Alas, I only superficially got the message!  I meandered along in spiritless way for many years, occasionally coming to my senses in small doses.  And of course, as was inevitable, because I hadn’t yet learned the whole truth and nothing but the truth, I repeated my history.  I married again outside of God’s plan (and if it weren’t the case that God’s love is more outrageous than my sin is egregious, it is doubtful I’d ever learn to stop making the same old mistakes).  As they say, “The definition of insanity is to keep doing things the same way and expecting different results.”  Only because of His grace and mercy towards me did I marry someone this time who, although not a perfect match for me, was someone less despicable and more godly than the first.

But it too ended in divorce.  It had to!  She has since passed away, and in Christ I might add joyfully.  I did get a wonderful step-daughter, her husband, and two grandchildren out of the otherwise debacled affair.  I am now sitting clothed and in my right mind because God removed legion from me (inclusive of a few Goliaths).  And the wonderful thing about God is that He is a know-it-all, not like delusional man who feigns to be.  He told me in advance that I would go astray; it is therefore a comfort to me that He did.  It assures me that I cannot leave the reservation without reservation.  Knowing that He knows all things, past, present, and future, in addition to seeing that He is always kind and gentle even with that knowledge, comforts my heart beyond words (and beyond words to me is huge, because words to me are already enormous).  Anyways, these are the words He used to assure my heart before I entered into my wilderness experience:

“The Lord will not reject forever, for if He causes grief, then He will have compassion according to His abundant lovingkindness.  For He does not afflict willingly, or grieve the sons of men.  To crush under His feet all the prisoners of the land, to deprive a man of justice in the presence of the Most High, to defraud a man in his lawsuit—of these things the Lord does not approve” (Lamentations 3:31-36).

And in the next two verses it is explained who (me) that had to be utterly corrected:

“Who is there who speaks and it comes to pass, unless the Lord has commanded itIs it not from the mouth of the Most High that both good and ill go forth?”
And after that, in the next verses still, it gives the reason why:

“Why should any living mortal, or any man, offer complaint in view of his sins?
Finally, in the last verse in this chain, the answer:

“Let us examine and probe our ways, and let us return to the Lord.”

Thank God I did, but more importantly, thank God for Jesus Christ, the ground upon which I was afforded the opportunity to return by the simple but effective means of repentance, changing my mind and attitude about myself.  By God’s help, I broke the insanity circle. 
I am now more certain than yesterday that God will restore everything the cankerworm has eaten and fix all the brokenness I alone inflicted upon my foolish heart.  And one day, the only day, that endless day of eternity realized, after all my tears are wiped away, my failure will no longer be remembered, at least with the sting of sorrow and the strike of pain still attached to it.  I know that He has already made all things new for me (and I can honestly say that it now real in my experience today).    And I am inclined not to waste another minute occupying my thoughts and feelings with remorse and guilt, but I wanted to testify of God’s incredible mercy and longsuffering love to me (and which is no doubt available to all the brokenhearted).

**FLASH UPDATE!  I took a silly quiz 2/14/2014 on a link from a friend on Facebook; here is what happened, and my words attached to the results of the quiz: “I just had a dream about two nights ago about my time in Zanesville, Ohio, 96-97 timeframe, and I interpreted it as epitomizing wasted time in servitude to God, wilderness wandering time.

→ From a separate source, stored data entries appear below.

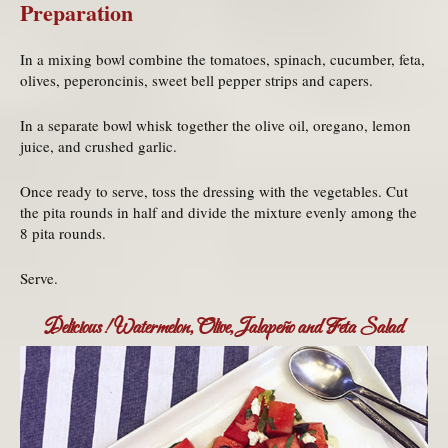
Preparation
In a mixing bowl combine the tomatoes, spinach, cucumber, feta,
olives, peperoncinis, sweet bell pepper strips and capers.
In a separate bowl whisk together the olive oil, oregano, lemon
juice, and crushed garlic.
Once ready to serve, toss the dressing with the vegetables. Cut
the pita rounds in half and divide the mixture evenly among the
8 pita rounds.
Serve.
Delicious! Watermelon, Olive, Jalapeño and Feta Salad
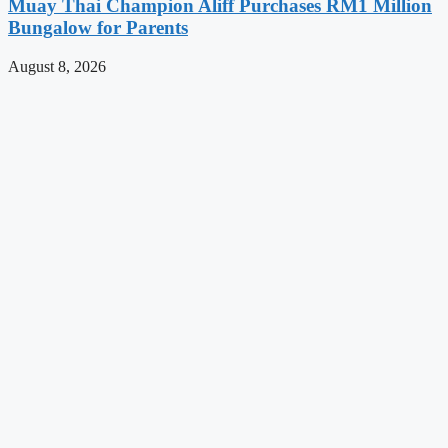
Muay Thai Champion Aliff Purchases RM1 Million
Bungalow for Parents
August 8, 2026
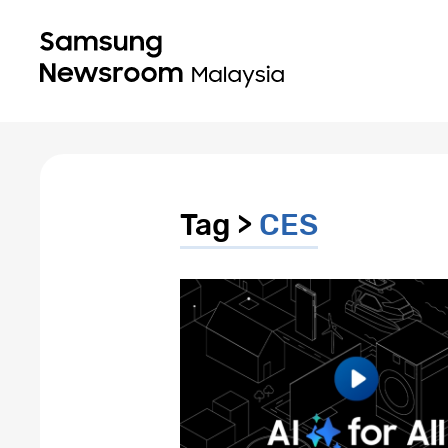
Tag >
CES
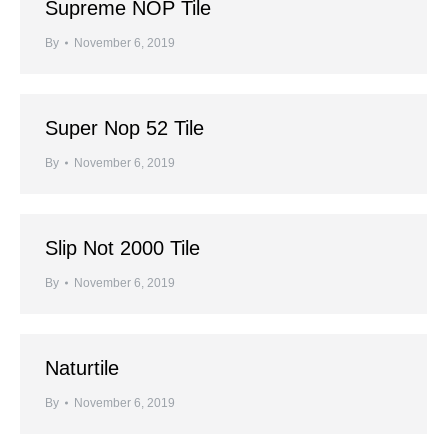
Supreme NOP Tile
By
November 6, 2019
Super Nop 52 Tile
By
November 6, 2019
Slip Not 2000 Tile
By
November 6, 2019
Naturtile
By
November 6, 2019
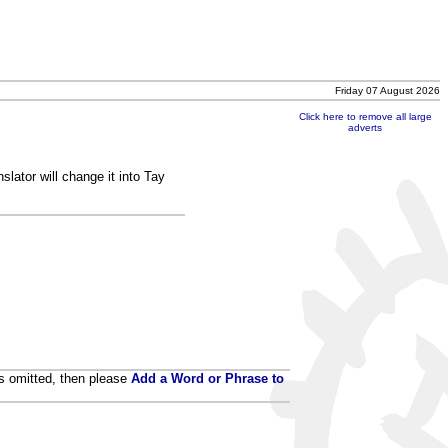
Friday 07 August 2026
Click here to remove all large
adverts
lator will change it into Tay
 is omitted, then please
Add a Word or Phrase to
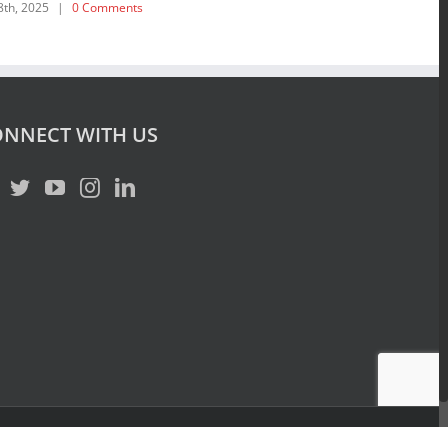
February 19th, 202
NNECT WITH US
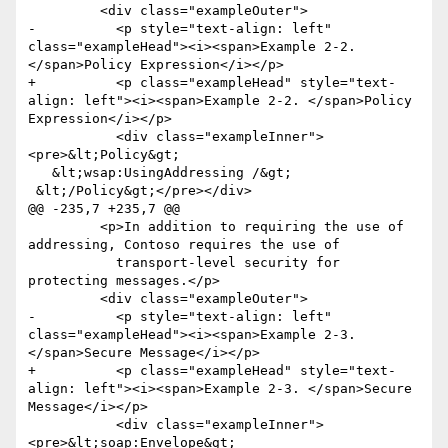
         <div class="exampleOuter">

-          <p style="text-align: left" 
class="exampleHead"><i><span>Example 2-2. 
</span>Policy Expression</i></p>

+          <p class="exampleHead" style="text-
align: left"><i><span>Example 2-2. </span>Policy 
Expression</i></p>

           <div class="exampleInner">
<pre>&lt;Policy&gt;

   &lt;wsap:UsingAddressing /&gt;

 &lt;/Policy&gt;</pre></div>

@@ -235,7 +235,7 @@

         <p>In addition to requiring the use of 
addressing, Contoso requires the use of

           transport-level security for 
protecting messages.</p>

         <div class="exampleOuter">

-          <p style="text-align: left" 
class="exampleHead"><i><span>Example 2-3. 
</span>Secure Message</i></p>

+          <p class="exampleHead" style="text-
align: left"><i><span>Example 2-3. </span>Secure 
Message</i></p>

           <div class="exampleInner">
<pre>&lt;soap:Envelope&gt;
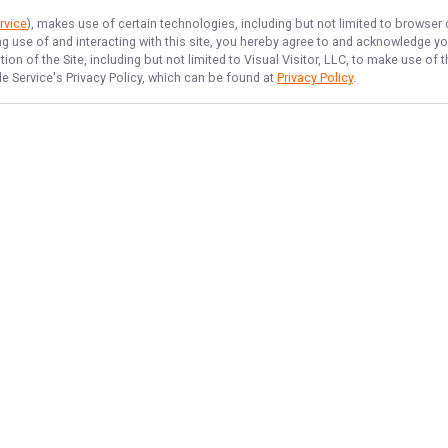
rvice
), makes use of certain technologies, including but not limited to browser
ng use of and interacting with this site, you hereby agree to and acknowledge y
on of the Site, including but not limited to Visual Visitor, LLC, to make use o
de Service
's Privacy Policy, which can be found at
Privacy Policy
.
NAVIGATE
FEATURED
Fishing License
Home
Catfish Hunt
Trips & Rates
Night Detroit
Gallery
Erie Perch Fun
Reviews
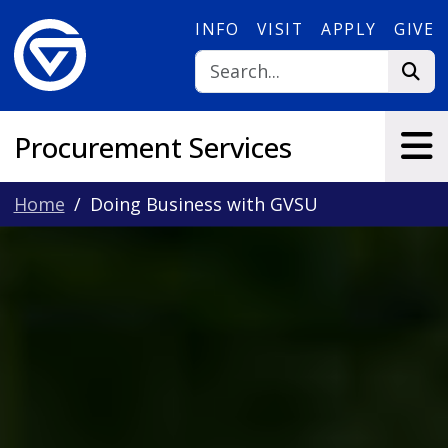
Skip to main content
INFO
VISIT
APPLY
GIVE
Procurement Services
Home
Doing Business with GVSU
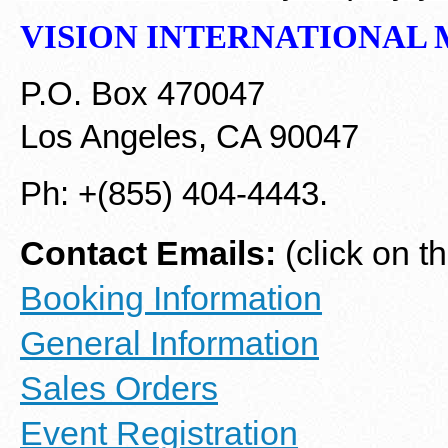
VISION INTERNATIONAL
M
P.O. Box 470047
Los Angeles, CA 90047
Ph: +(855) 404-4443.
Contact Emails:
(click on t
Booking Information
General Information
Sales Orders
Event Registration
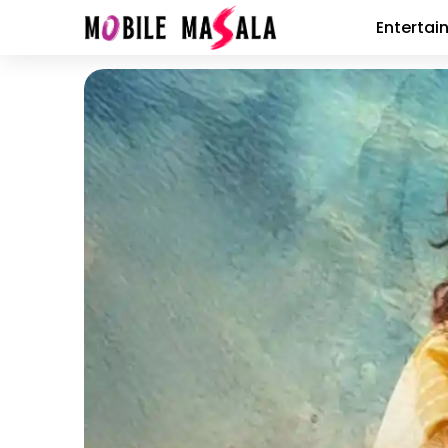
Entertai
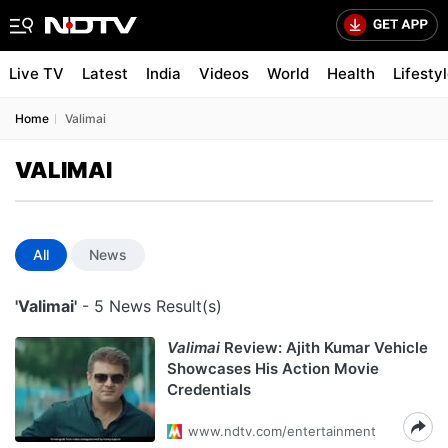
Live TV
Latest
India
Videos
World
Health
Lifesty
Home
Valimai
VALIMAI
All
News
'Valimai'
- 5 News Result(s)
Valimai
Review: Ajith Kumar Vehicle
Showcases His Action Movie
Credentials
www.ndtv.com/entertainment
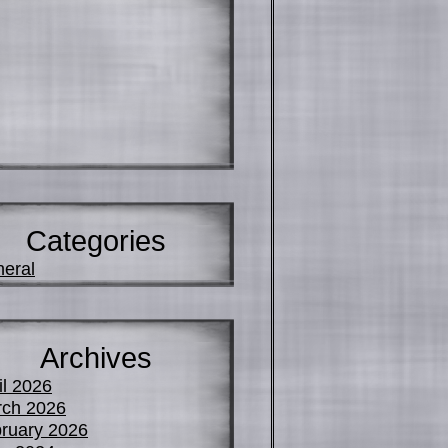
Categories
eral
Archives
il 2026
ch 2026
ruary 2026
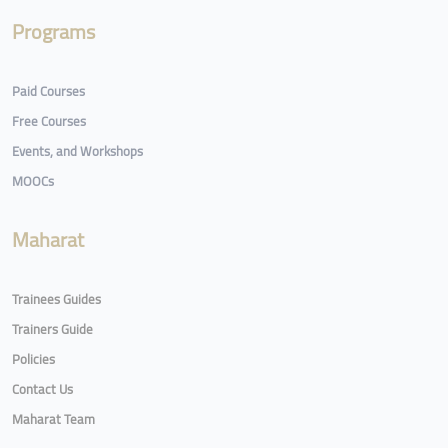
Programs
Paid Courses
Free Courses
Events, and Workshops
MOOCs
Maharat
Trainees Guides
Trainers Guide
Policies
Contact Us
Maharat Team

Then here I go wasting my time doing this silly horoscope-like quiz and lo and behold I get Ohio! Go figure, huh?”

Sunday, February 16, 2014

The Locus of the Locust Leader

There is no doubt in many mature Christian’s hearts that we are at a Kairos time in history, one being made in concert with God’s end time program of restoring all things.  There is much talk today among the prophets concerning it.  And in line with doing my part as a prophet, I must make this public corrective declaration to any who think themselves leaders, and of an even greater misconception, who think themselves supreme leaders, or generals.

The end time army is undoubtedly forming, aligning, and cohering in both rank and file as we speak, and though those more mature encourage and assist the weaker ones near them in the formation, they are not, at least in respect to this divine event, in leadership roles or superior positions.  The Day of the Lord, the day when no man can work, no man leads, because God alone leads on His day.
I hear too much about leadership in Christendom. There are entirely too many generals, apostles, and such, which simply elevates one above another.  Though a gift makes room for those who have them, it does not warrant inhabiting the entire room with fat presence.  A marching army is aligned in both row and column in equidistant measure forming a definite lot into which each soldier is fitted perfectly.  No one soldier is to occupy more than their predetermined spot within the common ranks. 

“They march each one [straight ahead] on his ways, and they do not break their ranks.  Neither does one thrust upon another; they walk everyone in his path… And the Lord utters His voice before His army, for His host is very great, and [they are] strong and powerful who execute [God’s] word” (Joel 3:7-8, 11 Amp.).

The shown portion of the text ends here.